Das Licht am Ende des Tunnels …

Ein heißer Nachmittag im Juli, und Michael Amott gibt seine ersten Interviews zu ARCH ENEMYs neuem Album, dessen Veröffentlichung noch ein Stück in der Zukunft liegt. Trotz Sonne ist dem Schweden eher nach Essen zumute, doch er lässt sich ausführlich auf die Fragen ein, mit denen wir ihm auf den Zahn fühlen.

 

Michael, der Titel „Will To Power“ ist kraftvoll wie geschichtsträchtig; was hat es damit auf sich?

Ich habe mich mal an Nietzsches Schriften herangewagt und fand den Ausdruck „Wille zur Macht“ bestechend. Bis dahin war er mir nur vom Hörensagen ein Begriff gewesen, doch als ich genau las, was der Mann damit meinte, wurde mir bewusst, dass es sich gut auf uns als Band münzen und als Titel verwenden ließ. Was treibt uns als Musiker und darüber hinaus: Was motiviert den Menschen zu dem, was er tut?

Die Scheibe klingt jetzt nicht großartig anders, als man es von euch gewohnt ist; warum sprichst du im Vorfeld von neuen Einflüssen?

Wir tarieren unsere traditionellen Einflüsse gegen neue Impulse aus. Zum ersten Mal gibt es eine Ballade, das ist wohl das „Extremste“ für unsere Verhältnisse.
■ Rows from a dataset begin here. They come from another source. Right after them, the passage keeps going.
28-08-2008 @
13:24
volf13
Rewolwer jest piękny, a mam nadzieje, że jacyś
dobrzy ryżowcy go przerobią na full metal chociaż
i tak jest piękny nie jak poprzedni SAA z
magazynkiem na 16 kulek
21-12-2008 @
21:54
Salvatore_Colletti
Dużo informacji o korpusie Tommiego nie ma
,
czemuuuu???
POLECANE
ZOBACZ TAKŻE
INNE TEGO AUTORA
Das Stück wird zwar zum Ende hin härter, ist aber dennoch ein Novum. Außerdem gibt es Orchesterparts wie im Intro oder während ‚A Fight I Must Win‘, die man in dieser Form auch noch nicht von uns gehört hat. Der Opener ‚The Race‘ hingegen beruht auf meinen Steinzeit-Death-Metal- und Punk-Wurzeln. Die habe ich bei ARCH ENEMY bisher selten anklingen lassen, doch jetzt enthält die Bonus-Single der Scheibe sogar Coverversionen solcher Bands, wohingegen ‚Blood In The Water‘ praktisch reinrassigen Heavy Metal an der Schnittstelle zum Hardrock darstellt.

Dennoch hört man nach fünf Sekunden stets, dass es sich um euch handelt.

Das halte ich auch für wichtig, denn wir das sind eben nur wie und sonst niemand. Ich weiß andererseits nicht, ob es gut ist, dass man meinen Gitarrenstil sofort wiedererkennt; das könnte man mir auch auf Einseitigkeit vorwerfen.

Würdest du sagen, dass eure Sängerin Alissa die Band bei ihrem Einstieg verjüngt hat?

Auf jeden Fall, obwohl sie ja nur zwei Jahre jünger ist als ich (lacht). Nein, im Ernst, sieh kam mit einer völlig anderen Energie zu uns und macht uns live besser denn je, weil sie eine tolle Performerin ist. Drittens bringt sie eine unterschiedliche Perspektive ein, weil sie aus einer anderen Generation stammt und obendrein Kanadierin ist.

Wie genau schlägt sich das auf die aktuellen Stücke nieder?

Sie schrieb die Texte für gut die Hälfte der Tracks, wie es auch schon auf „War Eternal“ der Fall war. Dazu schickte ich ihr fünf instrumentale Ideen, von denen ich glaubte, sie könne am meisten damit anfangen, und ließ sie gewähren. Der Rest stammt von mir, aber ich mag es noch lieber, wenn sie sich Gesangsarrangements ausdenkt, weil sie dabei eben nicht so denkt wie ich als Gitarrist. Sie kommt auf Sachen, die mir nie eingefallen wären, und krempelt manches komplett um.

Ich hatte den Eindruck Selbsthass und Kampf gegen Widrigkeiten ziehen sich wie rote Fäden durch „Will To Power“.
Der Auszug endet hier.